:: Description of the task ::
Could you return, exactly as written, only the lines from the one holding "Laisser un commentaire (98, 92)" through the final line of the records below?

───

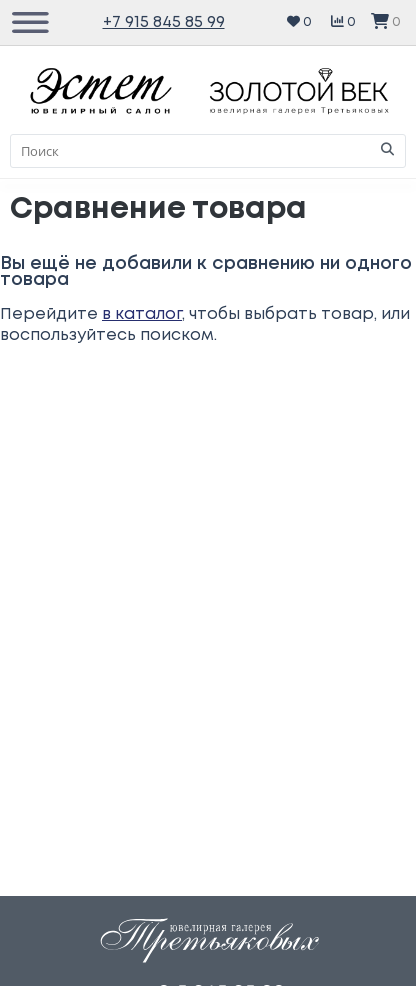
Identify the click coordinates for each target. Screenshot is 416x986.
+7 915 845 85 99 (164, 22)
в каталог (142, 314)
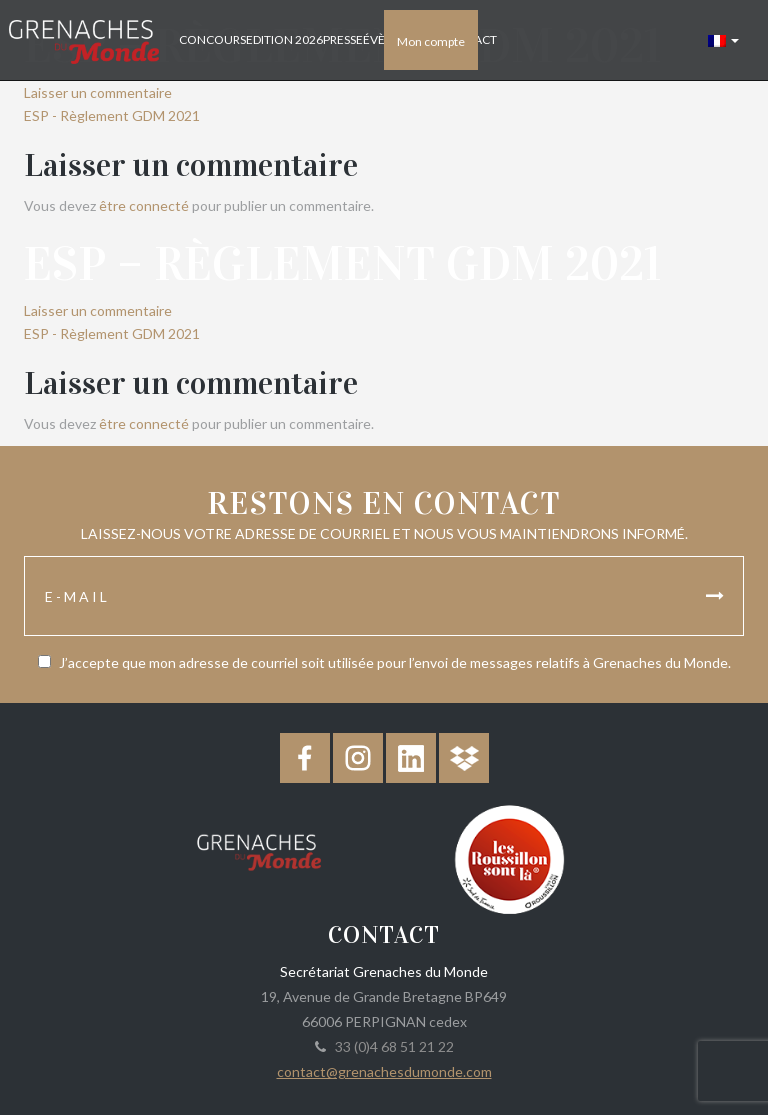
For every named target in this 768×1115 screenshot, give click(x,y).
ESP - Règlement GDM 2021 (112, 115)
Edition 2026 (284, 39)
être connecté (144, 205)
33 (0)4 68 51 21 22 (391, 1046)
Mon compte (431, 41)
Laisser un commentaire (98, 92)
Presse (343, 39)
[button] (723, 40)
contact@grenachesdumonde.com (384, 1071)
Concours (212, 39)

───

:: Finished task ::
Laisser un commentaire (98, 92)
Presse (343, 39)
[button] (723, 40)
contact@grenachesdumonde.com (384, 1071)
Concours (212, 39)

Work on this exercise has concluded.